Bild: Und hoch, das Ding! Laurel Hubbard bei den Commonwealth Games 2018
Laurel Hubbard ist eine starke Frau. Bei den Olympischen Sommerspielen in
Tokio möchte die Neuseeländerin eine Medaille im Gewichtheben gewinnen.
Hubbard sieht im Grunde genauso aus wie ihre Kolleginnen: kräftig, füllig,
entschlossen. Und trotzdem wird gerade viel über Laurel Hubbard berichtet,
denn sie wird wohl als erste Transgender-Athletin bei Olympia antreten.

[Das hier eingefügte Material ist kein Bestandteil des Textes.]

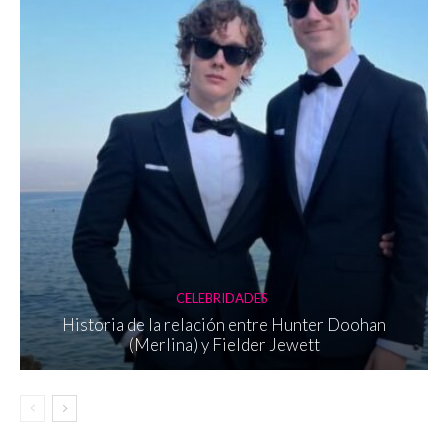
CELEBRIDADES
Historia de la relación entre Hunter Doohan
(Merlina) y Fielder Jewett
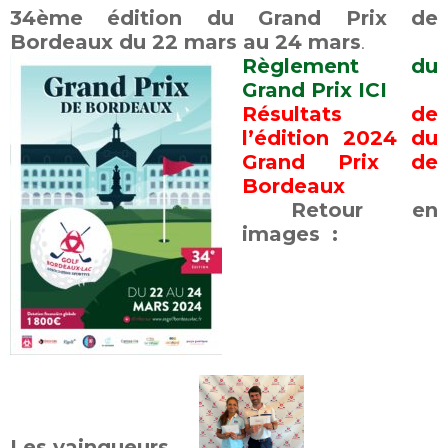
34ème édition du Grand Prix de
Bordeaux du 22 mars au 24 mars
.
Règlement du
Grand Prix ICI
Résultats de
l’édition 2024 du
Grand Prix de
Bordeaux
Retour en
images :
Les vainqueurs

Ob es in der Vergangenheit ähnliche Fälle gegeben hat, will das
Internationale Olympische Komitee (IOC) nicht ausschließen. Weitere Namen
kursieren nicht, weil die Untersuchungen des vermeintlich suspekten Körpers
seit längerem der Vergangenheit angehören. Hubbard, 43, die in der Klasse
über 87 Kilogramm an den Spielen teilnehmen möchte, war bis 2012 ein Mann
und hieß Gavin. Dann wechselte er das Geschlecht.
[1][Laurel Hubbard] vertrat ihr Land bereits 2018 als erste
Transgender-Athletin bei den Commonwealth Games. Im Jahr darauf gewann sie
bei den Pazifikspielen in Samoa den Titel, was nicht unkommentiert blieb.
Wieder stand die Frage im Raum: Haben Transgender-Athletinnen, die über den
Körperbau eines Mannes verfügen, einen unfairen Vorteil gegenüber
Konkurrentinnen, deren Testosteronspiegel bestenfalls – Achtung Doping! –
nie erhöht war?
Seinerzeit sagte der Premierminister von Samoa, Sailele Tuila’epa
Malielegaoi: „Egal, wie wir es betrachten, es handelt sich um einen Mann.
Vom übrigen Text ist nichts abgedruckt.